Northeastern Section (45th Annual) and Southeastern Section (59th Annual) Joint Meeting (13-16 March 2010)

Paper No. 13
Presentation Time: 1:30 PM-4:15 PM

TRANSITIONS IN STRUCTURAL STYLES AND TRENDS WITHIN THE NORTHERN APPALACHIAN HUDSON VALLEY FOLD-THRUST BELT NEAR CATSKILL, NEW YORK


YAKOVLEV, Petr V., Department of Geology and Geophysics, Boston College, 140 Commonwealth Avenue, Chestnut Hill, MA 02467, KUIPER, Yvette D., Geology & Geophysics, Boston College, Chestnut Hill, MA 02467, MARSHAK, Stephen, School of Earth, Society, and Environment, University of Illinois at Urbana-Champaign, Urbana, IL 61801, BURMEISTER, Kurtis C., Department of Geological & Environmental Sciences, University of the Pacific, 3601 Pacific Avenue, Stockton, CA 95211 and SEN, Pragnyadipta, Department of Geology, SUNY Oneonta, Oneonta, NY 13820, yakovlep@bc.edu

The Hudson Valley foreland fold-thrust belt (HVB) is a narrow, 2 to 8-km wide belt of deformed upper Ordovician to Middle Devonian clastic and carbonate strata exposed along the western margin of the Hudson Valley in eastern New York State.
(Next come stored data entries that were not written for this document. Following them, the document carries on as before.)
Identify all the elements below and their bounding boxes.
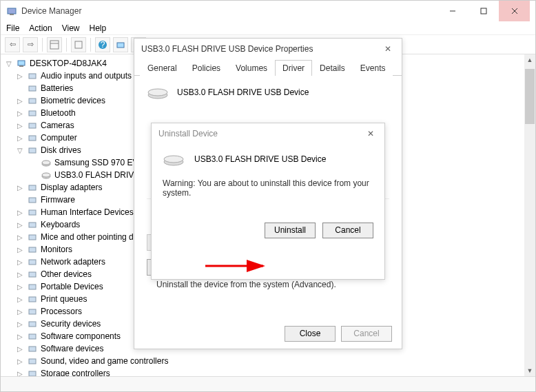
device-category-icon [27,231,38,243]
svg-rect-39 [29,334,36,339]
device-category-icon [27,244,38,255]
device-category-icon [27,256,38,267]
svg-rect-32 [29,247,36,252]
svg-point-24 [42,161,50,165]
svg-rect-19 [29,111,36,116]
tab-driver[interactable]: Driver [275,60,312,76]
svg-rect-11 [117,43,124,48]
svg-point-46 [164,156,183,163]
forward-button[interactable]: ⇨ [23,37,38,52]
device-category-icon [27,355,38,367]
svg-rect-35 [29,285,36,289]
device-category-icon [27,83,38,94]
uninstall-confirm-dialog: Uninstall Device ✕ USB3.0 FLASH DRIVE US… [151,123,385,280]
svg-rect-37 [29,309,36,314]
menu-action[interactable]: Action [29,23,52,33]
device-category-icon [27,293,38,305]
dialog-title: USB3.0 FLASH DRIVE USB Device Properties [141,44,313,54]
titlebar: Device Manager [1,1,535,21]
cancel-button[interactable]: Cancel [322,223,373,238]
computer-icon [16,58,27,69]
svg-rect-3 [481,8,486,14]
statusbar [1,376,535,391]
dialog-close-icon[interactable]: ✕ [381,42,395,56]
tab-events[interactable]: Events [353,60,393,76]
disk-icon [41,157,52,168]
help-icon[interactable]: ? [95,37,110,52]
dialog-footer: Close Cancel [285,326,392,342]
tree-item[interactable]: ▷Storage controllers [1,367,535,376]
window-controls [437,1,530,21]
svg-rect-40 [29,347,36,351]
svg-point-26 [42,173,50,177]
tab-policies[interactable]: Policies [185,60,228,76]
menubar: File Action View Help [1,21,535,35]
menu-file[interactable]: File [6,23,19,33]
window-title: Device Manager [21,6,437,16]
tab-volumes[interactable]: Volumes [228,60,275,76]
svg-rect-36 [29,297,36,302]
device-category-icon [27,331,38,342]
drive-icon [163,152,185,166]
minimize-button[interactable] [437,1,468,21]
dialog-titlebar[interactable]: USB3.0 FLASH DRIVE USB Device Properties… [134,39,402,59]
device-category-icon [27,145,38,156]
device-name: USB3.0 FLASH DRIVE USB Device [177,87,309,97]
toolbar-btn-2[interactable] [71,37,86,52]
uninstall-button[interactable]: Uninstall [265,223,316,238]
device-category-icon [27,343,38,354]
maximize-button[interactable] [468,1,499,21]
svg-rect-41 [29,359,36,364]
svg-rect-17 [29,86,36,91]
device-category-icon [27,70,38,81]
device-category-icon [27,182,38,193]
toolbar-btn-3[interactable] [113,37,128,52]
device-category-icon [27,306,38,317]
device-category-icon [27,318,38,329]
warning-text: Warning: You are about to uninstall this… [163,178,373,198]
device-category-icon [27,368,38,376]
tab-general[interactable]: General [140,60,185,76]
device-category-icon [27,281,38,292]
device-category-icon [27,219,38,230]
scrollbar[interactable]: ▲ ▼ [524,54,535,376]
svg-rect-31 [29,235,36,240]
svg-rect-18 [29,99,36,103]
svg-rect-29 [29,210,36,215]
cancel-button: Cancel [341,326,392,342]
tree-item[interactable]: ▷Sound, video and game controllers [1,355,535,367]
close-button[interactable] [499,1,530,21]
svg-rect-14 [18,61,25,65]
toolbar-btn-1[interactable] [47,37,62,52]
device-category-icon [27,132,38,143]
confirm-titlebar[interactable]: Uninstall Device ✕ [152,123,384,144]
scroll-up-icon[interactable]: ▲ [524,54,535,65]
svg-text:?: ? [101,40,105,50]
svg-rect-30 [29,223,36,227]
tab-details[interactable]: Details [312,60,353,76]
scroll-thumb[interactable] [525,69,535,124]
menu-view[interactable]: View [62,23,80,33]
drive-icon [147,85,169,99]
device-category-icon [27,207,38,218]
confirm-close-icon[interactable]: ✕ [364,127,378,141]
svg-rect-20 [29,123,36,128]
svg-rect-42 [29,371,36,376]
svg-rect-33 [29,260,36,265]
svg-rect-16 [29,74,36,79]
menu-help[interactable]: Help [90,23,107,33]
confirm-device-name: USB3.0 FLASH DRIVE USB Device [194,154,326,164]
back-button[interactable]: ⇦ [5,37,20,52]
svg-rect-0 [8,8,16,14]
svg-rect-34 [29,272,36,277]
confirm-title: Uninstall Device [158,129,218,138]
svg-rect-15 [19,65,23,67]
uninstall-desc: Uninstall the device from the system (Ad… [156,280,336,289]
separator [42,38,43,52]
svg-rect-21 [29,136,36,141]
app-icon [6,6,17,17]
svg-rect-27 [29,185,36,190]
svg-point-44 [148,89,167,96]
scroll-down-icon[interactable]: ▼ [524,365,535,376]
close-button[interactable]: Close [285,326,336,342]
Here, deformed strata are involved in an array of west-verging thrust faults and fault-related folds above regional-scale, sub-horizontal detachment faults in the underlying Ordovician and Silurian sequences. Recent geologic mapping at a scale of 1:10,000 along an 11-km long segment of the HVB near the town of Catskill reveals that this segment includes a doubly-plunging, first-order anticline-syncline pair that occupies nearly the entire ~ 2 km cross-strike width of the belt; the syncline lies to the east of the anticline. Comparison of this segment to adjacent segments of the HVB along strike reveals that two along-strike transitions in structural styles and trends take place near Catskill First, the 1.5 km wavelength of the first-order folds is significantly greater than that of the along-strike equivalents in adjacent regions. For example, the first-order folds in the Leeds-Coxsackie segment of the HVB located 2 km north of the Catskill study area have approximately 0.5 km wavelengths. The larger wavelength of the folds in the Catskill area may reflect a local increase in cross-strike shortening near Catskill accommodated by the propagation of thrust fault ramps up-section from the underlying Austin Glen detachment. Second, while the first-order folds near Catskill have similar structural styles and trends in the southern and northern portions of the study area, they are separated by a central, complexly deformed interval. Folds in the southern portion of the Catskill study area trend 015° and plunge northward. Folds in the northern part of the study area plunge to the south and trend 030°. Strata in the central portion of the study area are involved in a complex synclinorium along the eastern margin of the HVB that contains relatively tight folds that are cut by lateral thrust ramps. This along-strike transition in structural styles and trends is possibly the result of a relay structure between thrust faults associated with the southern ~ 015°-trending folds and the northern ~ 030°-trending folds.